David Moyes says Jordan Pickford has been a better player than Dele Alli this season. This set me wondering about marginal productivity theory.
To see my point, think about how we’d test Moyes’ claim. We could look at what the two teams did in games which Alli and Pickford missed. But there are too few of these to draw robust inferences, and doing so would be impossible for a player who hadn’t missed any games*. Instead, we could compare how Sunderland would have done if Pickford were replaced with a next-best alternative to how S***s would have done with a next-best replacement for Alli. In effect, we’re asking: what are their marginal products?
I suspect that Pickford’s marginal product consists in converting heavy defeats into narrower ones: this still leaves Sunderland relegated, only with a lesser goal difference. Alli, by contrast, has converted draws or losses into wins. That’s a bigger difference.
This, I think, highlights three problems with marginal productivity analysis.
The first is that marginal product is the result of a hypothetical question. For example, in considering my own marginal product, I ask: how would the IC do without me? That’s a hypothetical to which we cannot give a precise answer. This is true of much of neoclassical economics. As Noah says:
Demand curves aren't actually directly observable. They're hypotheticals - "If the price were X, how much would you buy?"
In this, he’s echoing Sraffa:
The marginal approach requires attention to be focused on change, for without change either in the scale of an industry or in the ‘proportions of the factors of production’ there can be neither marginal product nor marginal cost. In a system in which, day after day, production continued unchanged in those respects, the marginal product of a factor (or alternatively the marginal cost of a product) would not merely be hard to find - it just would not be there to be found. (Production of Commodities by Means of Commodities, pv)
Secondly, in football there’s a high ratio of noise to signal: performances are due in part to luck.
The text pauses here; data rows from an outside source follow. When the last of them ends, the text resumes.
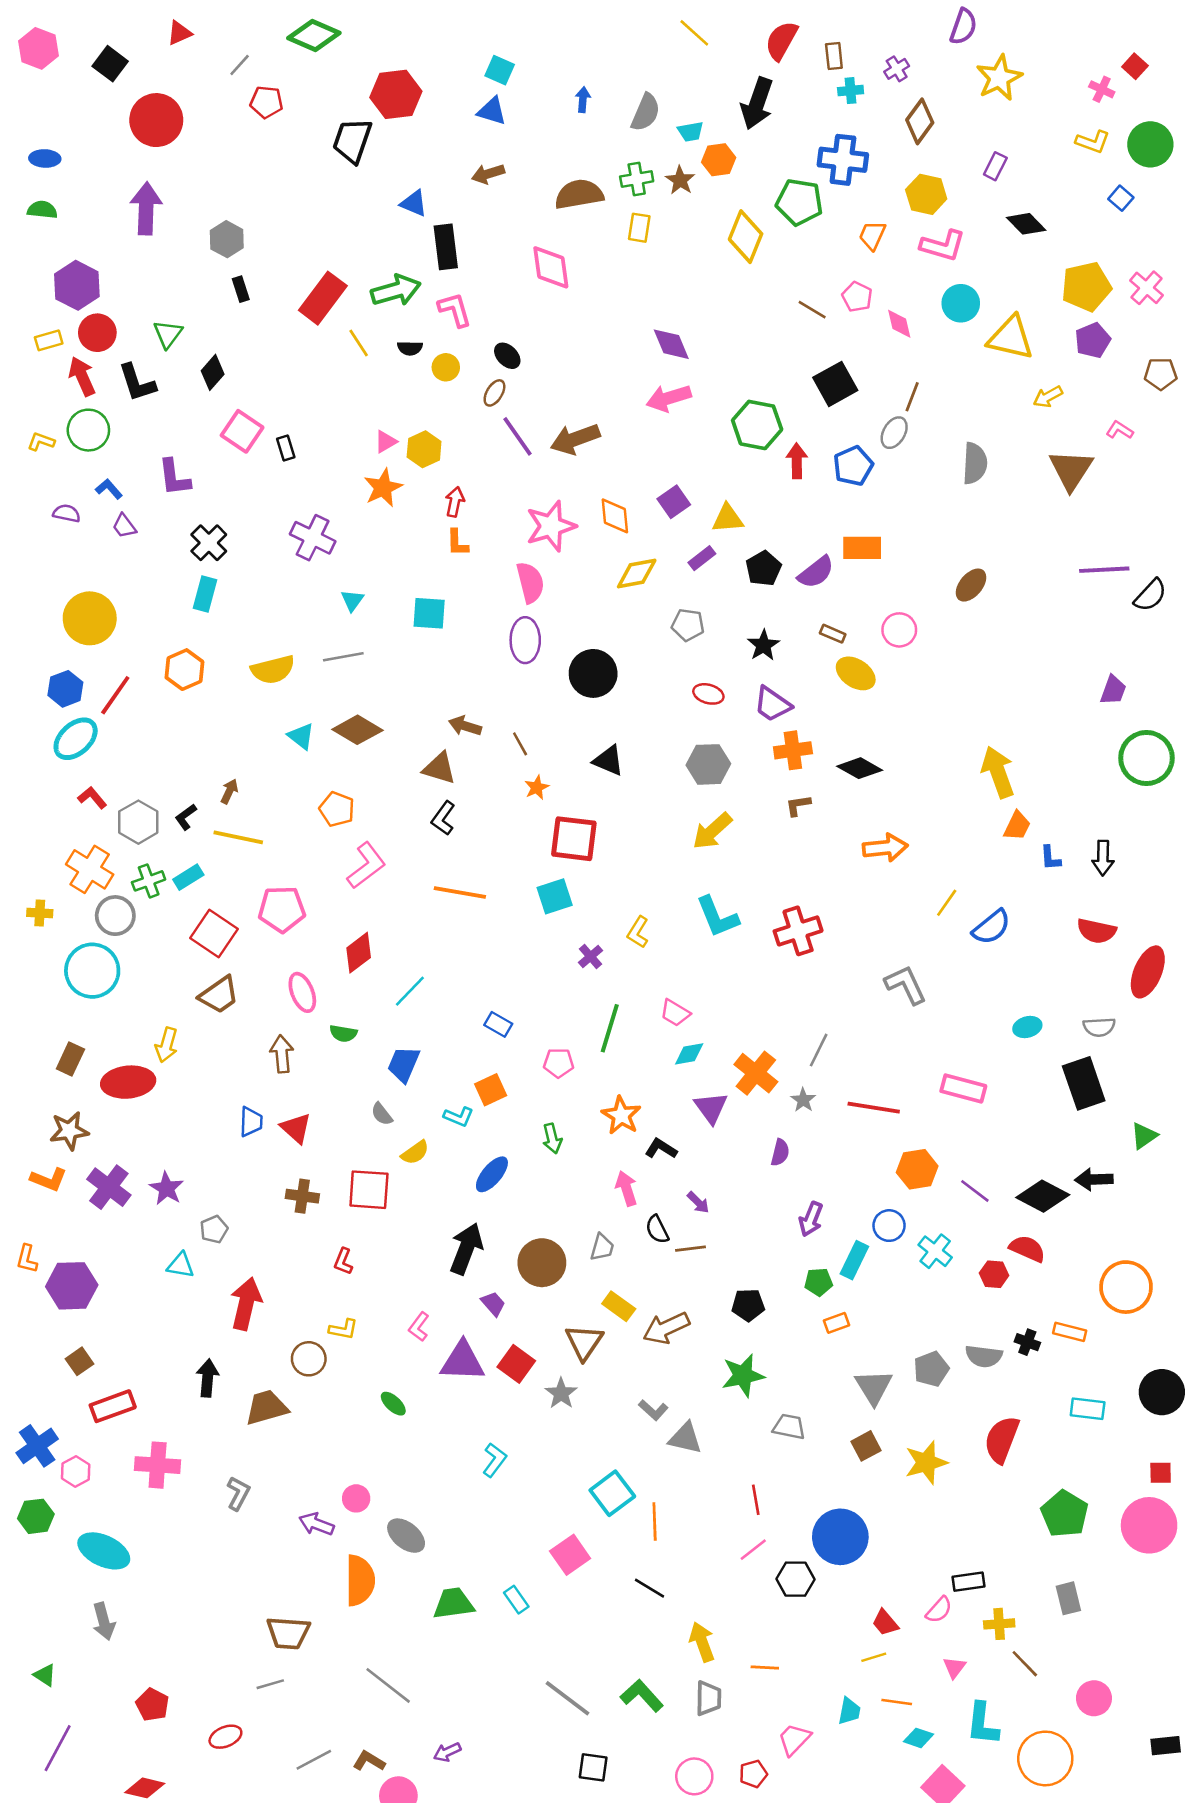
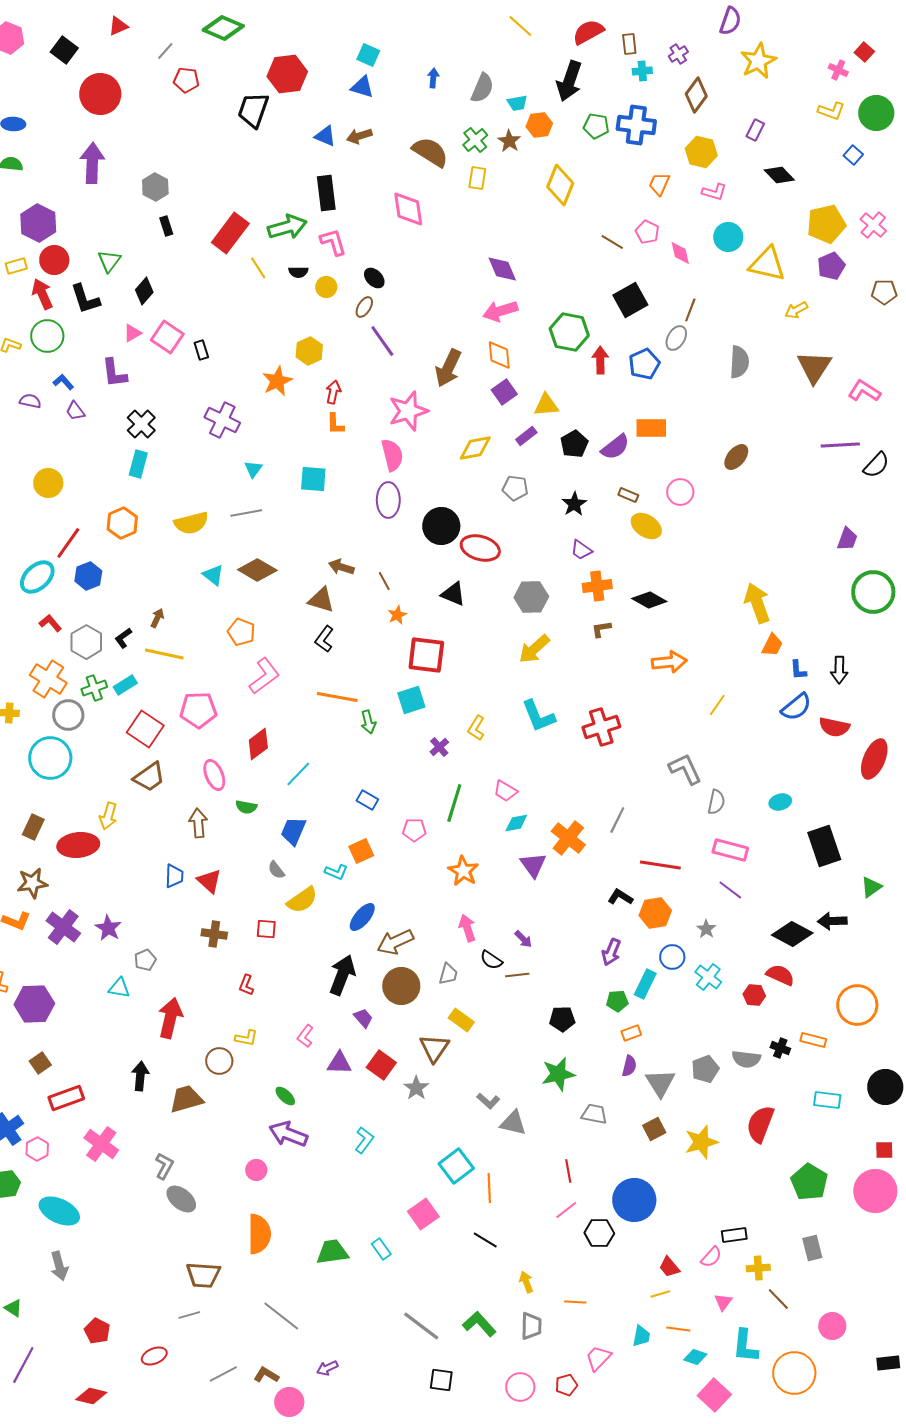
red semicircle: (781, 41) -> (588, 32), turned 32
green cross: (637, 179) -> (475, 140), turned -30
brown semicircle: (579, 194) -> (430, 152), turned 42
green pentagon: (799, 202) -> (596, 126), moved, size x0.7
blue triangle: (414, 203) -> (325, 136), moved
pink L-shape: (943, 246) -> (714, 192), size x0.7
pink L-shape: (1120, 430) -> (864, 391), moved, size x1.5
brown arrow: (575, 439) -> (448, 368), moved, turned -45
pink triangle: (386, 442) -> (132, 333), moved
orange diamond: (615, 516) -> (499, 355), moved
yellow circle: (90, 618) -> (48, 483), size x0.7
blue hexagon: (65, 689) -> (88, 576), moved
red ellipse: (708, 694) -> (480, 548), moved, size x1.6
purple trapezoid: (772, 704) -> (581, 550), size x0.7
blue semicircle: (991, 927) -> (796, 707), moved
gray semicircle: (1099, 1027) -> (716, 802), moved, turned -75
gray star: (803, 1100) -> (706, 929), moved
green arrow: (552, 1138) -> (368, 722), moved
black L-shape: (661, 1149) -> (620, 897), moved
yellow semicircle: (415, 1153) -> (302, 900), size x1.4
purple semicircle: (780, 1153) -> (629, 1066), moved
orange hexagon: (917, 1169) -> (655, 913), moved
red square: (369, 1190) -> (266, 929), size x0.6
purple line: (975, 1191) -> (730, 890), moved
black semicircle: (657, 1229) -> (491, 960), turned -30
brown arrow: (666, 1328) -> (395, 942), moved
purple triangle: (462, 1361) -> (339, 1063), size x0.7
pink cross: (158, 1465) -> (101, 1144), turned 32
purple arrow: (316, 1524) -> (288, 1134), moved, size x1.4
gray ellipse: (406, 1536) -> (181, 1199), moved
yellow arrow: (702, 1642) -> (526, 1282), size x0.7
This is true not just in football. Consider two men of equal ability who become CFOs of start-ups. One start-up becomes massive, the other struggles. The man who joined the former will be many times richer than the latter. But that’s more to do with fortune than with human capital or marginal product: firms don’t usually grow big because they've got a slightly better CFO than the firm down the road. Anyone who’s mind isn’t befuddled by Randian nonsense will know that our lives and incomes are the product of luck. But we know that people are terrible at distinguishing luck from skill – in part because they suffer from the outcome bias.
Thirdly, imagine a top goalkeeper were playing for a better side than Sunderland. His performances would then make a difference to his team’s points: a couple of great saves per game would convert losses to draws or wins, rather than 4-0 defeats into 2-0 ones. His marginal product would be higher.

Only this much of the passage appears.